RateWatch #334 – The Hydrogen Economy
December 14, 2002 By Dick Lepre

Tax Cuts

A lot is starting to be said (and this is just the beginning) about tax cuts. It is obvious from the recent changes in the administration's economic leadership that a new group is being put in place to sell whatever package is assembled. The difficult thing is figuring out what sort of fiscal
policy is going to lead to stimulation of the economy.

What Not to Argue About

What we should not spend one minute arguing about is how to engineer an income tax or estate tax cut. It is not the case that individuals are not spending and need a break.  An income tax cut would give folks a bit more money to buy a few HDTV's. What we need to get going is business.  Business is not investing enough in the stuff that will become the economy of the future.

What is needed is tax cuts in the form of investment tax credits, in short, Reganomics 2.0.  (Having typed that sentence, I looked at it for 10 minutes and thought "I'm gonna regret saying that.")  Let me clarify.  Economics has a supply side and a demand side. Benefits to the demand side in the form of lower interest rates are finished (more or less).
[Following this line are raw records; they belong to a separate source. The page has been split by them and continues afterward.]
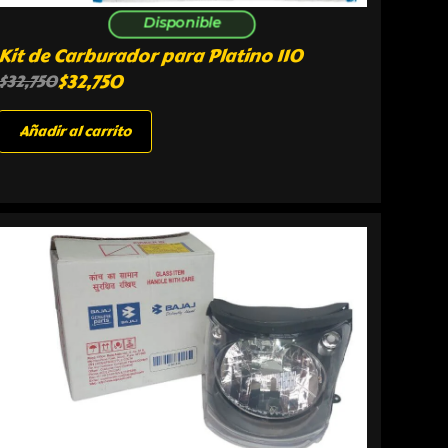
Disponible
Kit de Carburador para Platino 110
$
32,750
$
32,750
Añadir al carrito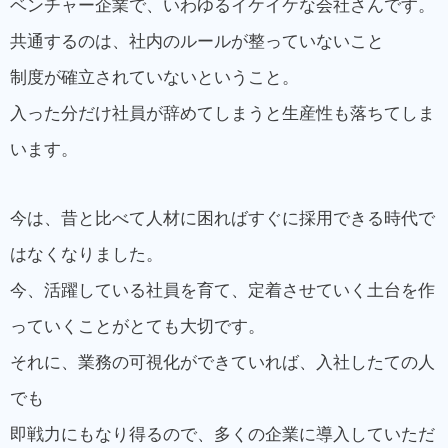
ベンチャー企業で、いわゆるイケイケな会社さんです。
共通するのは、社内のルールが整っていないこと
制度が確立されていないということ。
入った分だけ社員が辞めてしまうと生産性も落ちてしま
います。
今は、昔と比べて人材に困ればすぐに採用できる時代で
はなくなりました。
今、活躍している社員を育て、定着させていく土台を作
っていくことがとても大切です。
それに、業務の可視化ができていれば、入社したての人
でも
即戦力にもなり得るので、多くの企業に導入していただ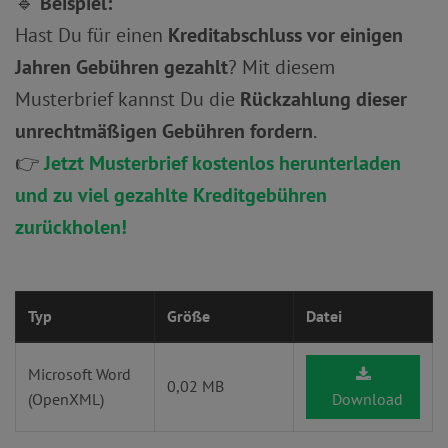
🔹
Beispiel:
Hast Du für einen
Kreditabschluss vor einigen
Jahren Gebühren gezahlt
? Mit diesem
Musterbrief kannst Du die
Rückzahlung dieser
unrechtmäßigen Gebühren fordern
.
👉
Jetzt Musterbrief kostenlos herunterladen
und zu viel gezahlte Kreditgebühren
zurückholen!
Typ
Größe
Datei
Microsoft Word
0,02 MB
(OpenXML)
Download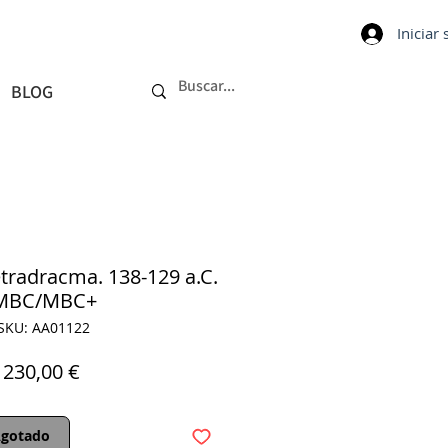
Iniciar
BLOG
etradracma. 138-129 a.C.
MBC/MBC+
SKU: AA01122
Precio
230,00 €
gotado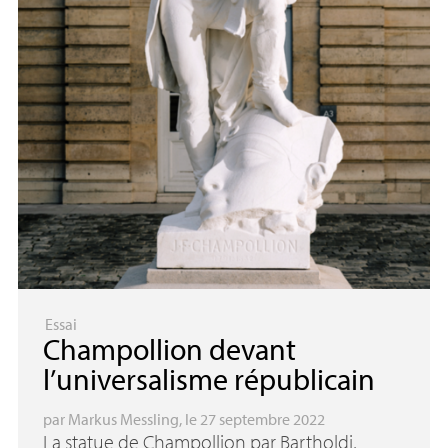
Essai
Champollion devant
l’universalisme républicain
par
Markus Messling
, le 27 septembre 2022
La statue de Champollion par Bartholdi,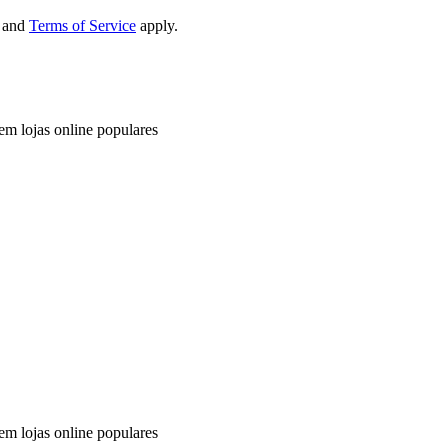
and
Terms of Service
apply.
em lojas online populares
em lojas online populares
There is no room for significant lowering of rates.  What we need is stimulation of the supply side.

It is not investment tax credits that we need but the result of investment tax credits.  That result is new industries that supply new technologies that create economic activity and real social benefit.  As for "Reganomics" the problem here is that this is such a politically polarized term.  In retrospect, Reganomics was a good idea that was relatively poorly executed.  If we are going to do Voodoo 2.0, we need to do a better job than we did last time.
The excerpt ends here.